Statement (1) alone is insufficient. The fastest approach to this problem is probably to treat (r+s) as a single variable and plug in values for p. Note that if (r+s)<1, then it has to be true that p>1; p cannot be 0 or a negative number, because then both r+s+p>1 and p>r+s-1 cannot be true. If p=1 and (r+s)=1, then both conditions can be true, and then the answer to the question is NO; If p=2 and (r+s)=1, then both conditions can be true, and then the answer to the question is YES

Statement (2) alone is Sufficient. You can restate the inequality as -(r+s)>-1, then multiply -1 times both sides (which reverses the direction of the inequality sign) and you get r+s<1, and if both r+s<1 and r+s+p>1 are true, then p>1 and the answer is YES.
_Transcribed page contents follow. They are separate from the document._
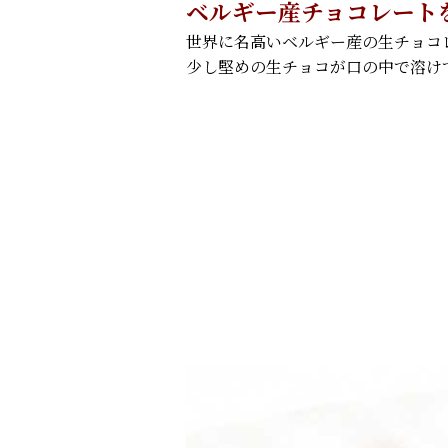
ベルギー産チョコレート
世界に名高いベルギー産の生チョコ
少し堅めの生チョコが口の中で溶け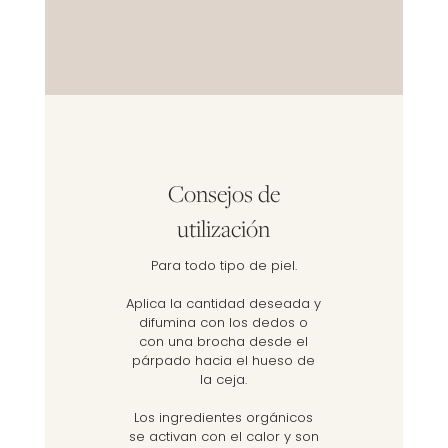
Consejos de
utilización
Para todo tipo de piel.
Aplica la cantidad deseada y
difumina con los dedos o
con una brocha desde el
párpado hacia el hueso de
la ceja.
Los ingredientes orgánicos
se activan con el calor y son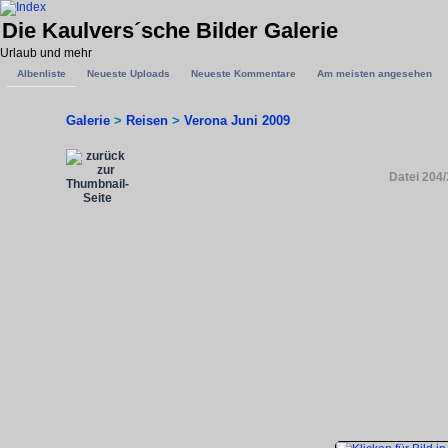
Die Kaulvers´sche Bilder Galerie
Urlaub und mehr
Albenliste
Neueste Uploads
Neueste Kommentare
Am meisten angesehen
Galerie
>
Reisen
>
Verona Juni 2009
Datei 204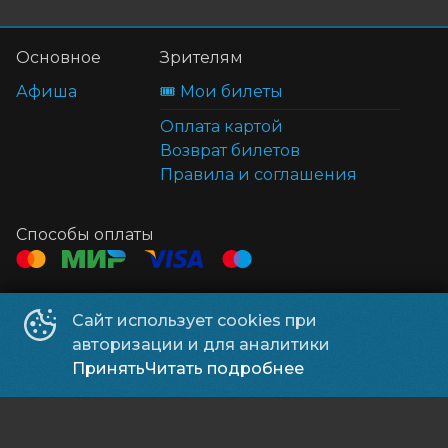
Основное
Зрителям
Афиша
🎟️ Мои билеты
Оплата картой
Возврат билетов
Правила и соглашения
Способы оплаты
Контакты
Сайт использует cookies при
ТЦ Клён
+7 914 322-70-60
авторизации и для аналитики
ТЦ Мега
+7 914 689-28-11
Принять
Читать подробнее
ООО УК «Находка Мега»
©
2026
Powered by
p24.app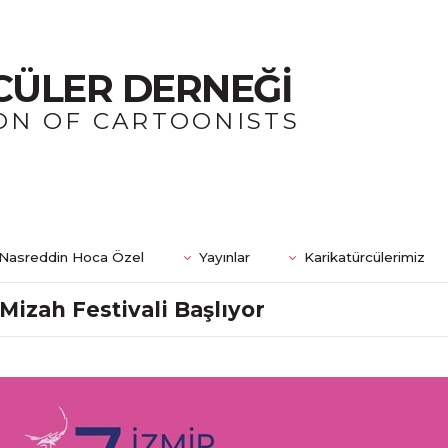
CÜLER DERNEĞİ
ON OF CARTOONISTS
Nasreddin Hoca Özel
Yayınlar
Karikatürcülerimiz
Mizah Festivali Başlıyor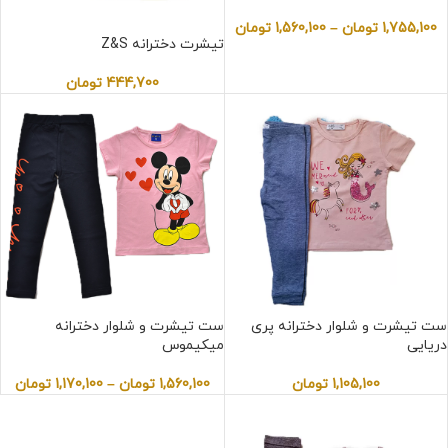
1,755,100
تومان
–
1,560,100
تومان
تیشرت دخترانه Z&S
444,700
تومان
ست تیشرت و شلوار دخترانه پری
ست تیشرت و شلوار دخترانه
دریایی
میکیموس
1,105,100
تومان
1,560,100
تومان
–
1,170,100
تومان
OA is B. I don't understand it. I don't see how they arrive at the part in red; and I strongly do not agree with the final part in blue (what if r+s=0.5; then p=0.6 is a solution, so p<1 and answer would then be NO).

Anyway, the official explanation:

Statement (1) alone is insufficient. The fastest approach to this problem is probably to treat (r+s) as a single variable and plug in values for p. Note that if (r+s)<1, then it has to be true that p>1; p cannot be 0 or a negative number, because then both r+s+p>1 and p>r+s-1 cannot be true. If p=1 and (r+s)=1, then both conditions can be true, and then the answer to the question is NO; If p=2 and (r+s)=1, then both conditions can be true, and then the answer to the question is YES

Statement (2) alone is Sufficient. You can restate the inequality as -(r+s)>-1, then multiply -1 times both sides (which reverses the direction of the inequality sign) and you get r+s<1, and if both r+s<1 and r+s+p>1 are true, then p>1 and the answer is YES.

Prince, looking at the OE, I feel some portion in your question is incomplete. I do agree with OE provided r,s and p are integers. Does the question explicitly say that r,s and p are integers? If not, OE does not make any sense.

For example, for stmt2: if r+s = 0.9 and p = 0.2, r+s+p > 1, but p < 1. However, if r,s and p are integers, then if r+s < 1 the only next value could be 0 and in such a case, p > 1.

Good point... I agree that it works if they are integers, but the question doesn't say that. Screenshot shown below to prove I'm not going crazy. This OE is definitely wrong.

Actually I've already found a number of typos in the text part - but first time I've found problems on the CDROM too. Just now though, I googled the book, and found out the Amazon reviews of it explicitly mention the number of typos in the text! So warning to future bookbuyers: Forget McGraw Hill!